Bir süredir kuantum ağları üzerinde yoğun çalışmalar yürüten BT, modern siber güvenlikte önemli bir dönüm noktasından da bahsetti.

“Kuantum Bilgisayarlar henüz kriptografiyi kıramasa da, kuruluşların riski yönetmek için bir plana sahip olması önemlidir. Bu, her kuruluş için risk değerlendirmesiyle başlar. Örneğin, verilerin (özellikle uzun vadeli hassas verilerin) şifrelenmesini sağlayan hizmetler, bugün verilerini dinleyebilecek ve gelecekte kriptografik olarak önemli bir kuantum bilgisayara erişim kazanacak bir saldırgandan dolayı risk altında olabilir. Kuantum hazırlığı Bu sistemler için öncelik bir önceliktir” dedi bir sözcü.
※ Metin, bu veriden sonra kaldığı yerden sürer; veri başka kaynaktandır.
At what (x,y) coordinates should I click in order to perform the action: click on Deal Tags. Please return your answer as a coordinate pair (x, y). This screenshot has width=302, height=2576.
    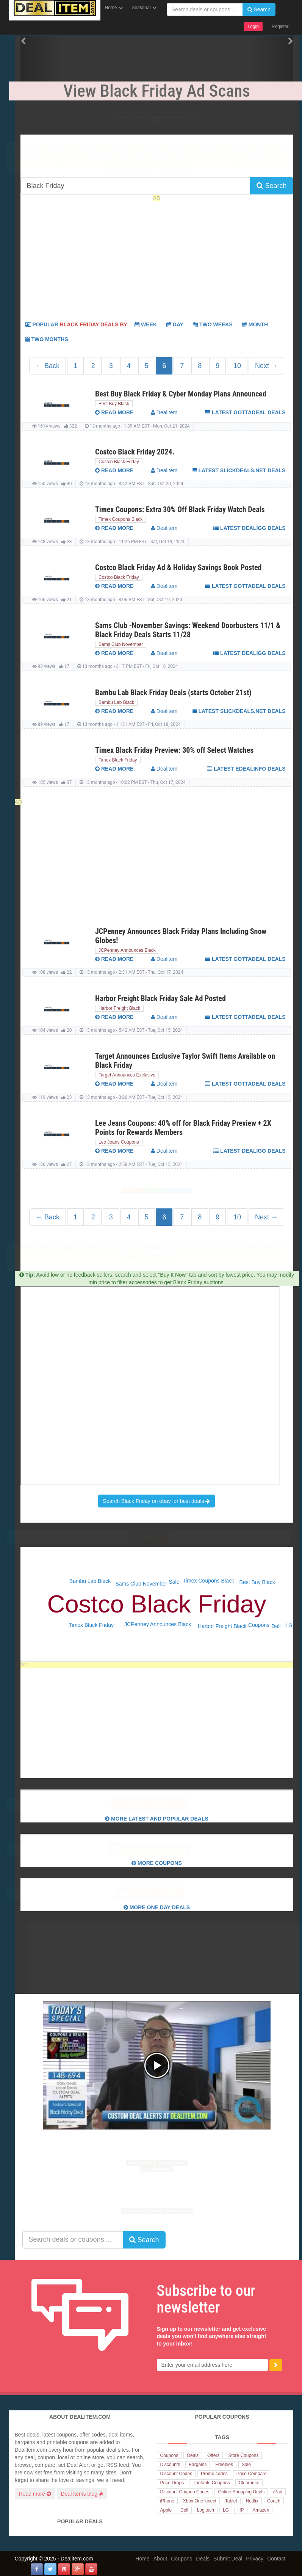
    Looking at the image, I should click on (156, 1537).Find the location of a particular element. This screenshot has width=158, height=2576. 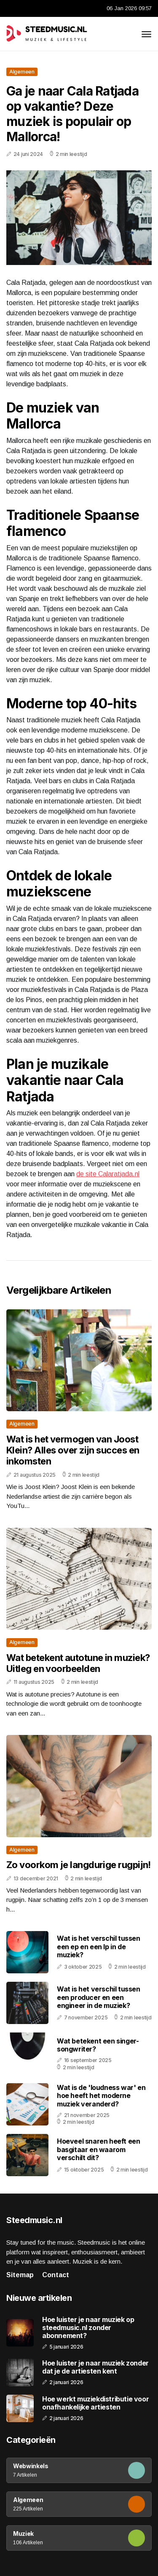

“Riskleri azaltmak için seçilen teknolojiler hem PQC hem de Simetrik Kriptografiyi ve bazı senaryolarda Kuantum Anahtar Dağıtımını (QKD) içerecektir. PQC’nin web tarayıcıları ve hizmetleri ile bulut arayüzleri de dahil olmak üzere OTT hizmetlerinde giderek daha fazla uygulandığını göreceğiz.

“BT’nin kendi sistemleri için her zaman olduğu gibi tehditleri sorumlu bir şekilde yöneteceğiz, güncellemelerin ve değişikliklerin canlı ağlarda dağıtımdan önce test edilmesini sağlayacağız” dediler.